Principal Investigator: Quan Sun, PhD
Project Title: Cell-type specific inference from bulk RNA-sequencing data by integrating single cell reference profiles via EPIC-unmix
Abstract: Gene expression levels are usually measured from tissue samples by RNA-sequencing, which are commonly referred to as bulk RNA-seq data. Although such bulk RNA-seq data can reflect disease etiology to some degree, they cannot capture the functional heterogeneity across cell types because bulk tissue samples contain a mixture of different cell types. To gain celltypespecific (CTS) insights, we need single-cell (sc) or single-nuclei (sn) RNA-seq data in population samples who also have disease related phenotypes measured. However, the vast majority of sc/snRNA-seq data are derived from <10 individuals, with very few largest ones from 200-300 individuals 1,2. Before sc/snRNA-seq data become available in large samples of individuals, computational methods are in pressing needs to estimate CTS gene expression directly from bulk RNA-seq data.
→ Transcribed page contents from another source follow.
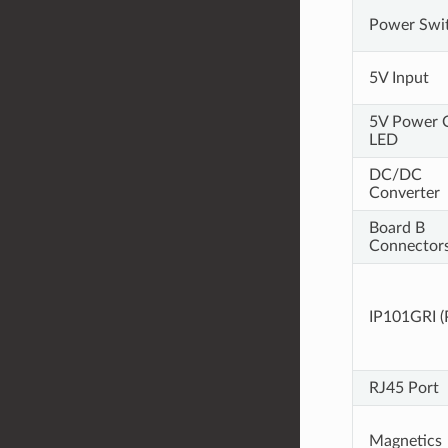
Power Swi
5V Input
5V Power 
LED
DC/DC
Converter
Board B
Connector
IP101GRI 
RJ45 Port
Magnetics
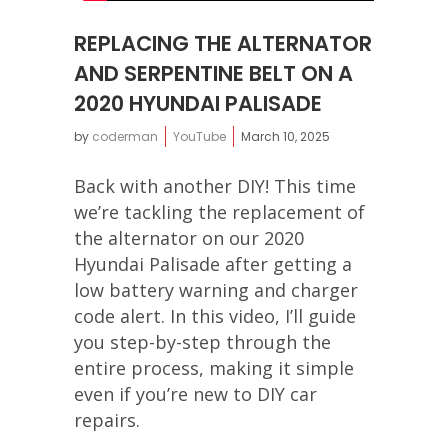
REPLACING THE ALTERNATOR
AND SERPENTINE BELT ON A
2020 HYUNDAI PALISADE
by
coderman
YouTube
March 10, 2025
Back with another DIY! This time
we’re tackling the replacement of
the alternator on our 2020
Hyundai Palisade after getting a
low battery warning and charger
code alert. In this video, I’ll guide
you step-by-step through the
entire process, making it simple
even if you’re new to DIY car
repairs.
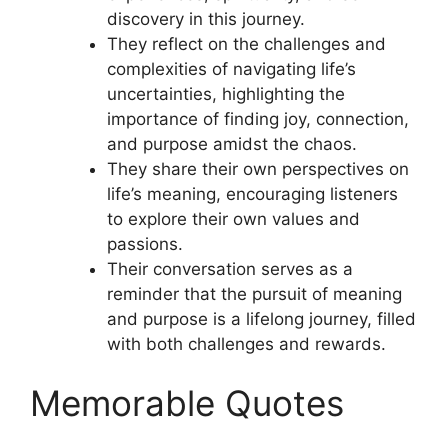
discovery in this journey.
They reflect on the challenges and
complexities of navigating life’s
uncertainties, highlighting the
importance of finding joy, connection,
and purpose amidst the chaos.
They share their own perspectives on
life’s meaning, encouraging listeners
to explore their own values and
passions.
Their conversation serves as a
reminder that the pursuit of meaning
and purpose is a lifelong journey, filled
with both challenges and rewards.
Memorable Quotes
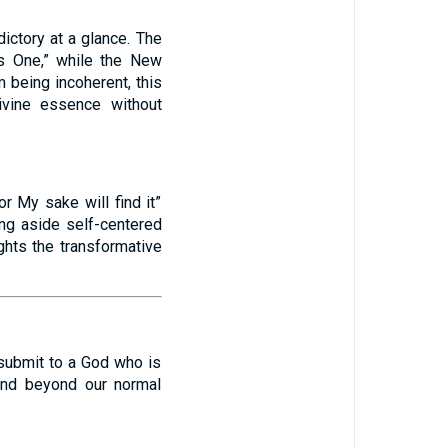
dictory at a glance. The
is One,” while the New
om being incoherent, this
divine essence without
r My sake will find it”
ying aside self-centered
ights the transformative
 submit to a God who is
end beyond our normal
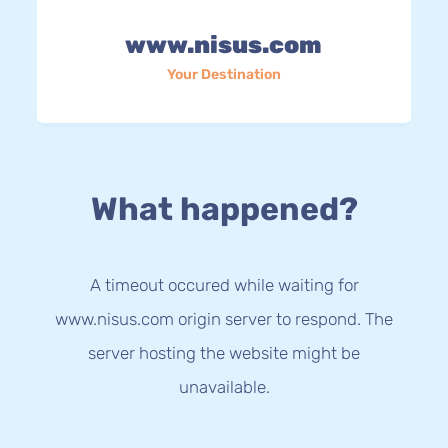
www.nisus.com
Your Destination
What happened?
A timeout occured while waiting for
www.nisus.com origin server to respond. The
server hosting the website might be
unavailable.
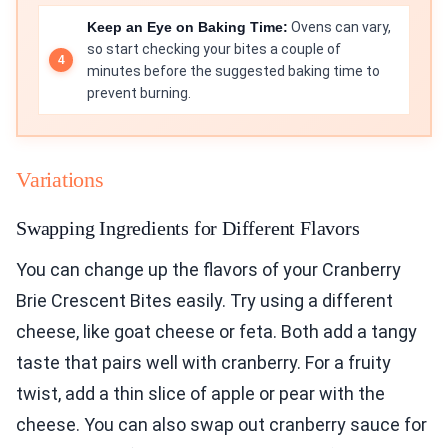
Keep an Eye on Baking Time:
Ovens can vary,
so start checking your bites a couple of
minutes before the suggested baking time to
prevent burning.
Variations
Swapping Ingredients for Different Flavors
You can change up the flavors of your Cranberry
Brie Crescent Bites easily. Try using a different
cheese, like goat cheese or feta. Both add a tangy
taste that pairs well with cranberry. For a fruity
twist, add a thin slice of apple or pear with the
cheese. You can also swap out cranberry sauce for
To achieve this goal, we propose EPIC-unmix, EmPirical Bayesian cell type specifIC unmixing of bulk expression profiles, a novel method that infers CTS profiles for every sample with bulk RNA-seq data. EPIC-unmix is a two-step empirical Bayesian method that integrates sc/snRNA-seq reference data and bulk RNA-seq data from target samples to update prior parameters, improving accuracy of CTS expression inference in target samples. The specific aims of this study include: (1) develop and refine the EPIC-unmix method; (2) compare EPIC-unmix with alternative methods, specifically TCA 3 and bMIND 4 through simulation and real-data analysis; (3) apply EPIC-unmix to real bulk RNA-seq data and perform CTS eQTL analysis.